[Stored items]
Segment Open

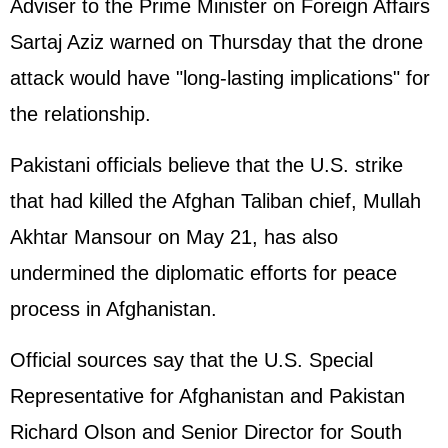
Adviser to the Prime Minister on Foreign Affairs
Sartaj Aziz warned on Thursday that the drone
attack would have "long-lasting implications" for
the relationship.
Pakistani officials believe that the U.S. strike
that had killed the Afghan Taliban chief, Mullah
Akhtar Mansour on May 21, has also
undermined the diplomatic efforts for peace
process in
Afghanistan
.
Official sources say that the U.S. Special
Representative for Afghanistan and Pakistan
Richard Olson and Senior Director for South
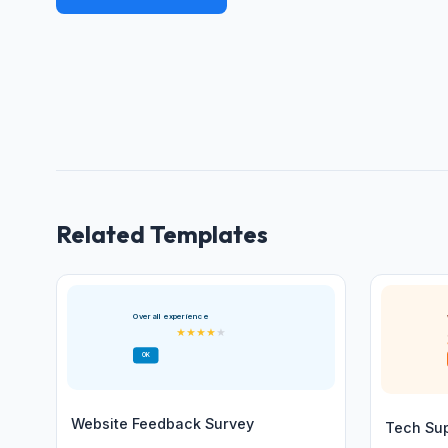
Related Templates
Overall experience
★
★
★
★
★
OK
Website Feedback Survey
Tech Su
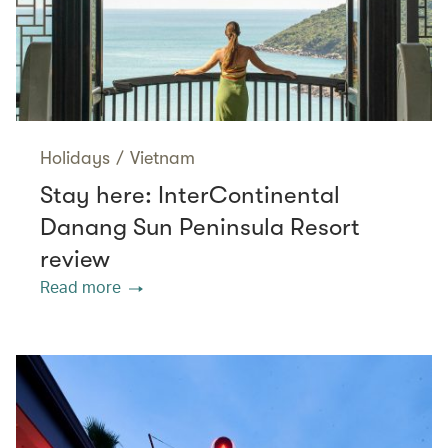
Holidays
/
Vietnam
Stay here: InterContinental
Danang Sun Peninsula Resort
review
Read more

Segment Closed

| GOAL OF THE EXERCISE |
In the records above, some lines hold the word "that"; copy each such line.

| RESPONSE AREA |
Sartaj Aziz warned on Thursday that the drone
Pakistani officials believe that the U.S. strike
that had killed the Afghan Taliban chief, Mullah
Official sources say that the U.S. Special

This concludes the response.